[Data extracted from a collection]
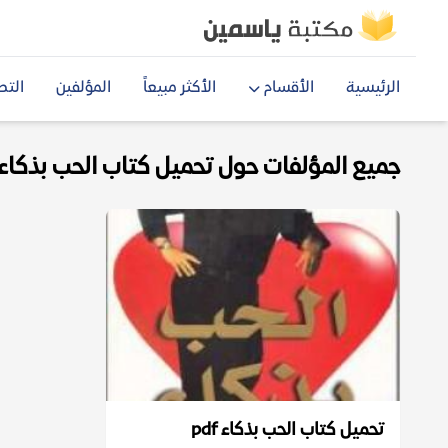
الرئيسية
الأقسام
الأكثر مبيعاً
المؤلفين
التص
جميع المؤلفات حول تحميل كتاب الحب بذكاء pdf
تحميل كتاب الحب بذكاء pdf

— Problem to work on —
All records above need to be returned exactly. Omit the pictures.

— Completed task —
الرئيسية
الأقسام
الأكثر مبيعاً
المؤلفين
التص
جميع المؤلفات حول تحميل كتاب الحب بذكاء pdf
تحميل كتاب الحب بذكاء pdf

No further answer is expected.